"Controlled Choice" in Wake schools

Consultant Michael Alves presents new (yet old) plan for school assignments:

Massachusetts education consultant Michael Alves is rolling out the idea of a "controlled choice" plan for student assignment before a Wake County school board committee.

Alves has gotten mostly positive reaction from the six school board members and other community members at the meeting at the school administration building on Wake Forest Road. Since a school board majority discarded Wake County's former diversity-based assignment plan in March, the board and the student assignment committee meeting today have been looking at possibilities for a replacement.

I've spent the last few hours trying to see how other communities who've put this in place have fared, and it seems to be a relatively successful formula. Here's a little history of this (and other) desegregation initiatives:

Controlled choice divided the city of Boston into three zones, each with an evenly distributed racial makeup. The zones were drawn up with the purpose of keeping traditional neighborhoods together as much as possible. "Each of these three zones was supposed to replicate the proportional distribution of people by race in the school district," explains Willie.

Students could attend any school within their zone, and their school assignments were based on criteria including the student's preference, sibling attendance, the school's proximity to the student's home, and the racial makeup of the student body. "We had what we called racial fairness guidelines," says Willie. "Whatever the racial populations are in each of those zones is what the racial population should be in each school within the zone. If the proportion goes up one year, then each school enrolls a larger proportion of that particular group. If the proportion goes down for a group the next year, then each school enrolls a smaller proportion of that particular student population.

But if you're thinking about checking with the folks in Boston to see what they think now, it's too late:

But in 1999, a group calling themselves "Boston's Children First" filed a suit charging that white students were unfairly denied their rightful places in neighborhood public schools, and the Boston School Committee voted to eliminate race as a consideration in school assignments.
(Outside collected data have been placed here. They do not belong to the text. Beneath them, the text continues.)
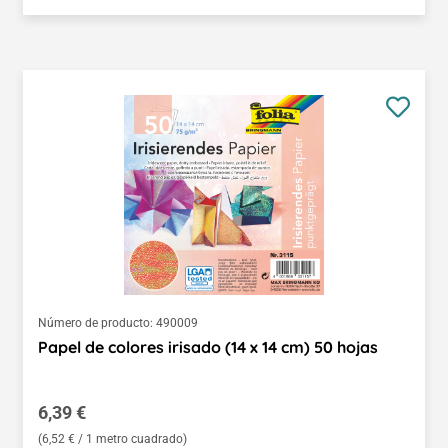
Número de producto:
490009
Papel de colores irisado (14 x 14 cm) 50 hojas
Precio normal:
6,39 €
(6,52 € / 1 metro cuadrado)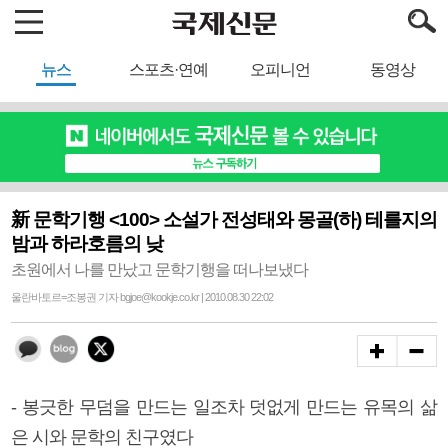
뉴스
스포츠·연예
오피니언
동영상
新 문학기행 <100> 소설가 전성태와 몽골(하) 테를지의
밤과 하라호름의 낮
초원에서 나를 만났고 문학기행을 떠나보냈다
울란바토르=조봉권 기자 bgjoe@kookje.co.kr | 2010.08.30 22:02
- 봉긋한 무덤을 만드는 일조차 덧없게 만드는 유목의 삶
은 시와 문학의 친구였다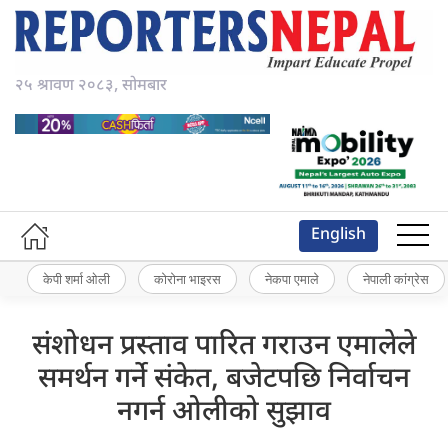
२५ श्रावण २०८३, सोमबार
English
केपी शर्मा ओली
कोरोना भाइरस
नेकपा एमाले
नेपाली कांग्रेस
संशोधन प्रस्ताव पारित गराउन एमालेले
समर्थन गर्ने संकेत, बजेटपछि निर्वाचन
नगर्न ओलीको सुझाव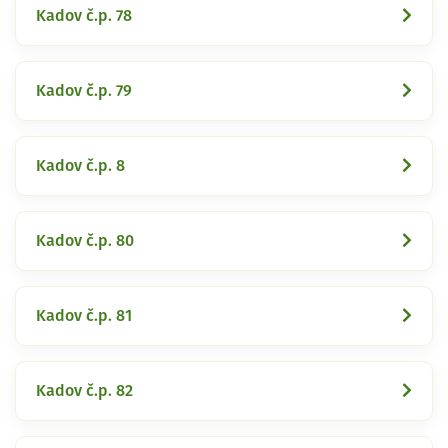
Kadov č.p. 78
Kadov č.p. 79
Kadov č.p. 8
Kadov č.p. 80
Kadov č.p. 81
Kadov č.p. 82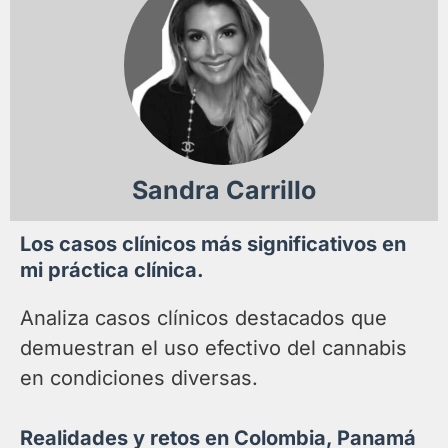
Sandra Carrillo
Los casos clínicos más significativos en
mi práctica clínica.
Analiza casos clínicos destacados que
demuestran el uso efectivo del cannabis
en condiciones diversas.
Realidades y retos en Colombia, Panamá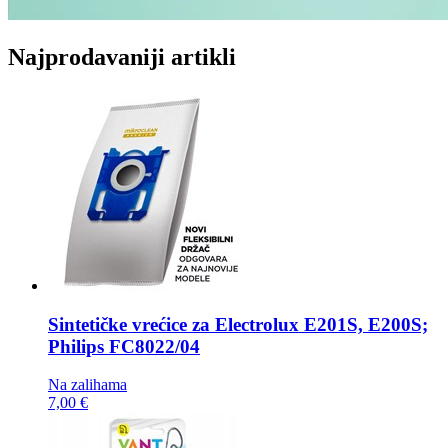
Najprodavaniji artikli
Sintetičke vrećice za
Electrolux E201S, E200S;
Philips FC8022/04
Na zalihama
7,00 €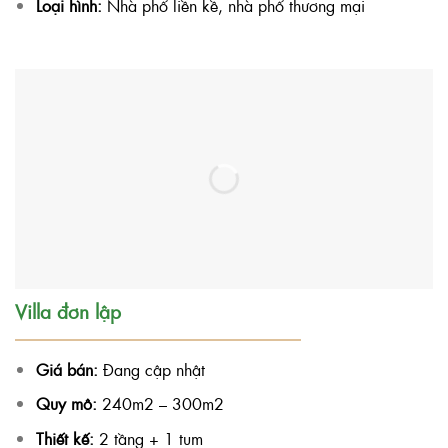
Loại hình:
Nhà phố liền kề, nhà phố thương mại
Villa đơn lập
Giá bán:
Đang cập nhật
Quy mô:
240m2 – 300m2
Thiết kế:
2 tầng + 1 tum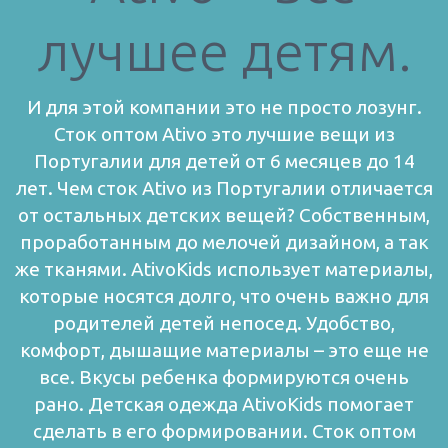
лучшее детям.
И для этой компании это не просто лозунг.
Сток оптом Ativo это лучшие вещи из
Португалии для детей от 6 месяцев до 14
лет. Чем сток Ativo из Португалии отличается
от остальных детских вещей? Собственным,
проработанным до мелочей дизайном, а так
же тканями. AtivoKids использует материалы,
которые носятся долго, что очень важно для
родителей детей непосед.
Удобство,
комфорт, дышащие материалы – это еще не
все. Вкусы ребенка формируются очень
рано. Детская одежда AtivoKids помогает
сделать в его формировании. Сток оптом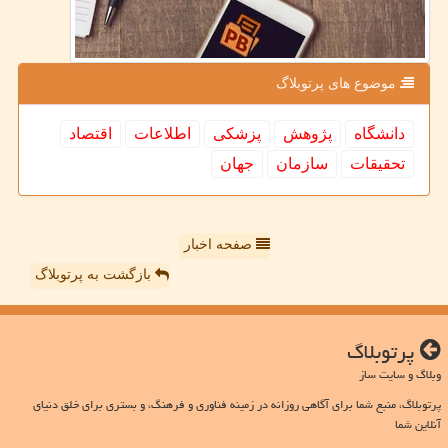
موضوع های پرتوبلاگ
دانشگاه
پژوهش
پزشكی
اطلاعات
اقتصاد
تحقیقات
سازمان
جهان
صفحه اخبار
بازگشت به پرتوبلاگ
پرتوبلاگ
وبلاگ و سایت ساز
پرتوبلاگ، منبع شما برای آگاهی روزانه در زمینه فناوری و فرهنگ، و بستری برای خلق دنیای
آنلاین شما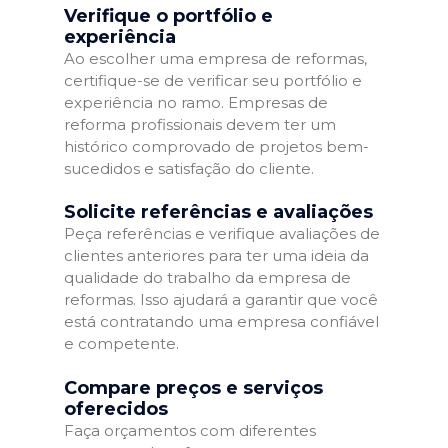
Verifique o portfólio e
experiência
Ao escolher uma empresa de reformas,
certifique-se de verificar seu portfólio e
experiência no ramo. Empresas de
reforma profissionais devem ter um
histórico comprovado de projetos bem-
sucedidos e satisfação do cliente.
Solicite referências e avaliações
Peça referências e verifique avaliações de
clientes anteriores para ter uma ideia da
qualidade do trabalho da empresa de
reformas. Isso ajudará a garantir que você
está contratando uma empresa confiável
e competente.
Compare preços e serviços
oferecidos
Faça orçamentos com diferentes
The new policy went into effect in 2000.

The part of this program that's supposed to "drive improvement" is a market-based evaluation; the "under-chosen" schools should try to emulate the "over-chosen" schools, in some sort of parental (consumer) feedback system.

But here are some questions: If (or when) the under-chosen schools identify needs that would bring them up in the eyes of "consumers", will the money be made available? Will the Wake School Board put all of the system/formula into place, or only parts of it, resulting in a fair-sounding system which is (in reality) unfair? Along those lines, when dealing with the over-chosen schools, will they rely heavily on "distance traveled" when deciding who gets to atttend and who doesn't?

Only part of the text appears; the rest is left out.